Sydnor, Valerie J.; Bart Larsen; Danielle S. Bassett; Aaron Alexander-Bloch; Damien A. Fair; Conor Liston; Allyson P. Mackey; Michael P. Milham; Adam Pines; David R. Roalf; Jakob Seidlitz; Ting Xu; Armin Raznahan and Theodore D. Satterthwaite

The human brain undergoes a prolonged period of cortical development that spans multiple decades. During childhood and adolescence, cortical development progresses from lower-order, primary and unimodal cortices with sensory and motor functions to higher-order, transmodal association cortices subserving ex-ecutive, socioemotional, and mentalizing functions. The spatiotemporal patterning of cortical maturation thus proceeds in a hierarchical manner, conforming to an evolutionarily rooted, sensorimotor-to-association axis of cortical organization.

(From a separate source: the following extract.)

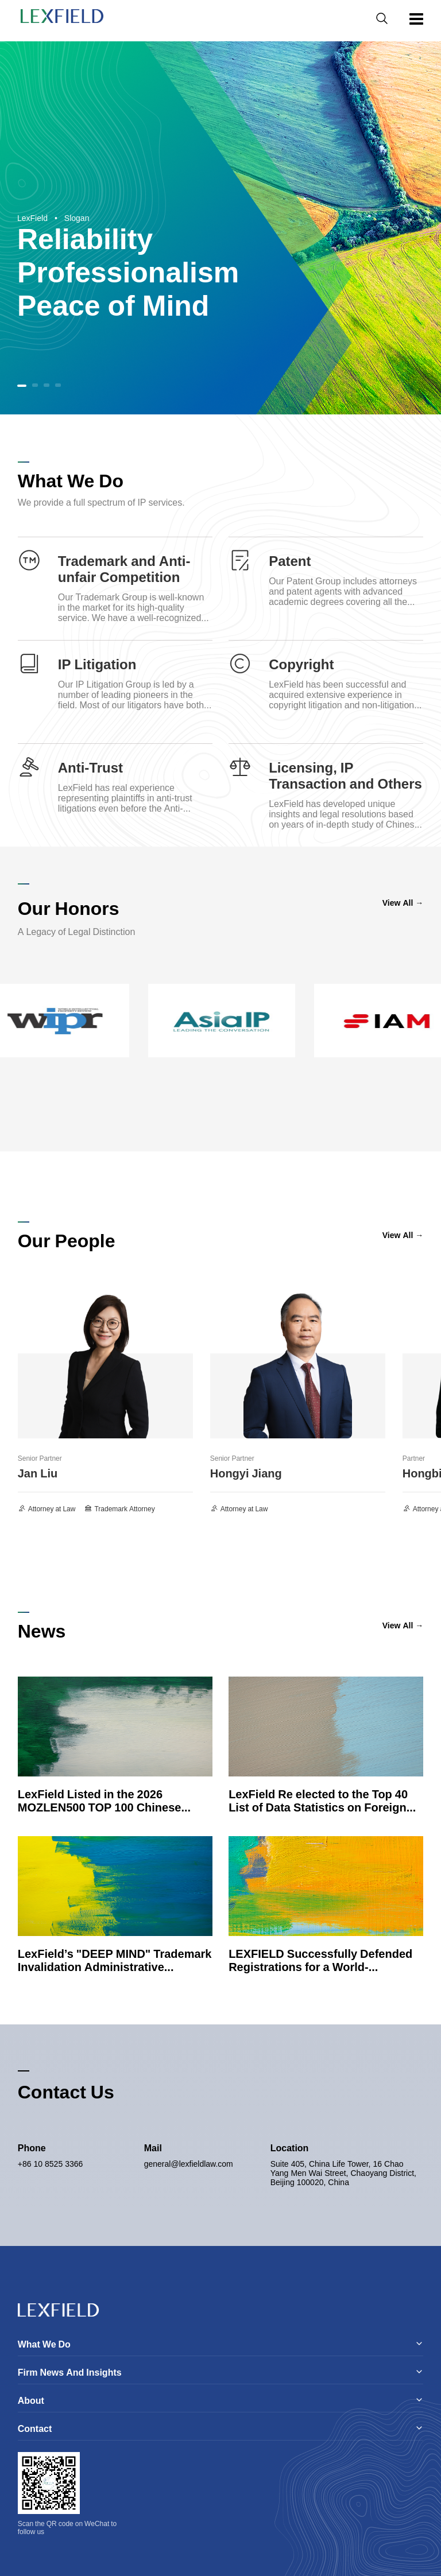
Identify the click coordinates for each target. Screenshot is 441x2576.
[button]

This developmental program has been characterized by data derived from multi -modal human neuroimaging and is linked to the hierarchical unfolding of plasticity-related neurobiological events. Critically, this developmental program serves to enhance feature variation between lower-order and higher-order regions, thus endowing the brain's association cortices with unique functional properties. However, accumulating evidence suggests that protracted plasticity within late-maturing association cortices, which represents a defining feature of the human developmental program, also confers risk for diverse developmental psychopathologies.